Hacker News new | ask | show | jobs
by HeraldEmbar 2445 days ago
> Artifact had in effect a perfectly reasonable economic model, but players did not see it that way.

CCG player stockholm syndrome is why we can't have nice things.

4 comments

>> Artifact had in effect a perfectly reasonable economic model, but players did not see it that way.

I don't think it really did though. Artifact took Magic the Gathering's payment model verbatim (pay for a starter set, pay for booster packs, pay for entrance any activities where you might win more cards) but removed the thing that makes that work for Magic the Gathering: face to face interaction with other human beings at your Local Game Store. If we compare it vs. it's more direct competition (digital CCGs) it's a worse proposition for the average non/low spending player, but even if we do the kindest thing and compare it against what it's directly copying it's still a strictly worse deal.

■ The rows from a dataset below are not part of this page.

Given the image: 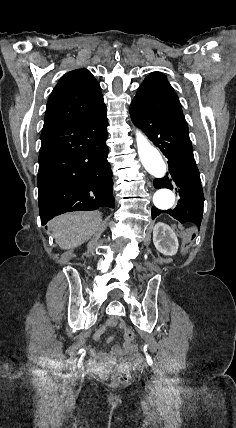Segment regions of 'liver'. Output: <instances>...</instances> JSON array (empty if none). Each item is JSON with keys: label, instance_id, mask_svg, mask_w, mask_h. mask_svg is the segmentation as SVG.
<instances>
[{"label": "liver", "instance_id": "liver-1", "mask_svg": "<svg viewBox=\"0 0 236 428\" xmlns=\"http://www.w3.org/2000/svg\"><path fill=\"white\" fill-rule=\"evenodd\" d=\"M102 222L98 212H78V214H63L49 222L56 244L61 250H72L90 240L97 232Z\"/></svg>", "mask_w": 236, "mask_h": 428}]
</instances>
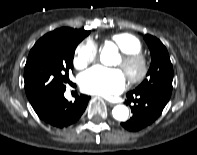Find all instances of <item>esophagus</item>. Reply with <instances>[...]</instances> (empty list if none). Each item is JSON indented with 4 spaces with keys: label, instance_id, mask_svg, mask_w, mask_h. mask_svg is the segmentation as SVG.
Listing matches in <instances>:
<instances>
[{
    "label": "esophagus",
    "instance_id": "1",
    "mask_svg": "<svg viewBox=\"0 0 197 155\" xmlns=\"http://www.w3.org/2000/svg\"><path fill=\"white\" fill-rule=\"evenodd\" d=\"M107 103H108V105H110V106H114V105H115V103H113V102H111V101H107Z\"/></svg>",
    "mask_w": 197,
    "mask_h": 155
}]
</instances>
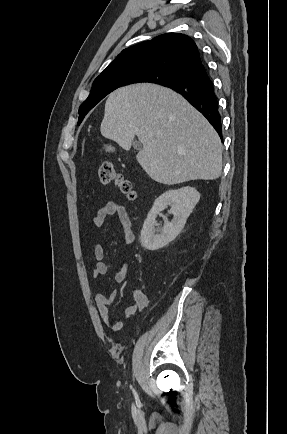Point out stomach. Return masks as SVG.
<instances>
[{
	"label": "stomach",
	"mask_w": 287,
	"mask_h": 434,
	"mask_svg": "<svg viewBox=\"0 0 287 434\" xmlns=\"http://www.w3.org/2000/svg\"><path fill=\"white\" fill-rule=\"evenodd\" d=\"M108 150H113V148L112 147H108Z\"/></svg>",
	"instance_id": "1"
}]
</instances>
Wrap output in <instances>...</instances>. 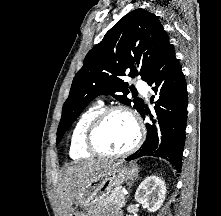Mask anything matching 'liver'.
I'll list each match as a JSON object with an SVG mask.
<instances>
[{
  "label": "liver",
  "instance_id": "liver-1",
  "mask_svg": "<svg viewBox=\"0 0 221 216\" xmlns=\"http://www.w3.org/2000/svg\"><path fill=\"white\" fill-rule=\"evenodd\" d=\"M111 161L84 160L65 169L58 187V195L64 209V216H68L77 194L90 179L111 165Z\"/></svg>",
  "mask_w": 221,
  "mask_h": 216
}]
</instances>
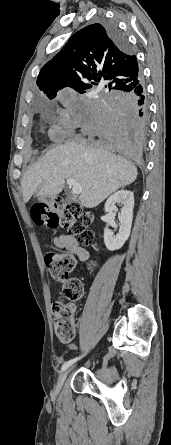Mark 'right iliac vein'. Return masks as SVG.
<instances>
[{
	"mask_svg": "<svg viewBox=\"0 0 171 445\" xmlns=\"http://www.w3.org/2000/svg\"><path fill=\"white\" fill-rule=\"evenodd\" d=\"M73 369V367L67 369L58 379L57 385H56V391H59L67 377V375L70 373V371Z\"/></svg>",
	"mask_w": 171,
	"mask_h": 445,
	"instance_id": "63e3f726",
	"label": "right iliac vein"
}]
</instances>
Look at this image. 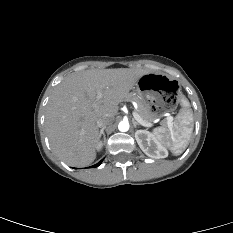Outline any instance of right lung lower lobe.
Returning a JSON list of instances; mask_svg holds the SVG:
<instances>
[{
	"label": "right lung lower lobe",
	"instance_id": "1",
	"mask_svg": "<svg viewBox=\"0 0 233 233\" xmlns=\"http://www.w3.org/2000/svg\"><path fill=\"white\" fill-rule=\"evenodd\" d=\"M101 163H102V160L100 162H98L97 164L91 166V167H98Z\"/></svg>",
	"mask_w": 233,
	"mask_h": 233
}]
</instances>
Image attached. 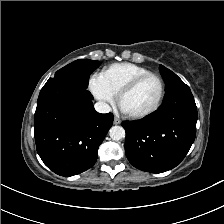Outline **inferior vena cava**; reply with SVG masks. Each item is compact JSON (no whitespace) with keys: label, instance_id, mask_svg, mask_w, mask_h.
Segmentation results:
<instances>
[{"label":"inferior vena cava","instance_id":"1","mask_svg":"<svg viewBox=\"0 0 224 224\" xmlns=\"http://www.w3.org/2000/svg\"><path fill=\"white\" fill-rule=\"evenodd\" d=\"M95 110L99 113H109L111 111V107L103 101H99L94 105Z\"/></svg>","mask_w":224,"mask_h":224}]
</instances>
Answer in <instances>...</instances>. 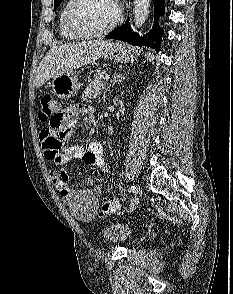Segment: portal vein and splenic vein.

It's easier to pay for a physical product, especially one where you can employ the doctrine of first sale and reuse them in any way you choose.

With Artifact you couldn't even sell your deck without paying Valve again. Fuck. That. Card games are already expensive, you didn't need to make it worse.

Yeah, I think this is one of the biggest points: they were marketing to the wrong demographic. Dota players like to laugh at League players for having to buy heros, so even if a competitive deck is only $200 which is really good compared to other CCGs, that price is super high to a video game player steeped in the philosophy that "mtx should be cosmetic only, anything else is pay to win."
On the other hand, look at the article's point 7: the economic model was fundamentally flawed through oppressive transaction fees plus a conception of cards as both valuable (resale) and free (via card rewards).

Players don't see a game's economic model in its ideal state, they see the economic model as implemented.

I don't think the economic model is why Artifact failed. The reason Artifact failed is that it's not fun.
Well, I for one didn't want to pay $20 to get a game i might not like where I have to pay ~~$100ish to test-out a deck I might end up not liking.

Seriously, when compared to Hearthstone (biggest, well establish competitor) free to try, can grind the cards, side modes, single player 'adventure' expansions etc. Valve throws Artifact as competition, unpolished product that wants your money upfront.

Valve needs to unstuck their head from the rearend, cuz they are no longer beloved internet darling.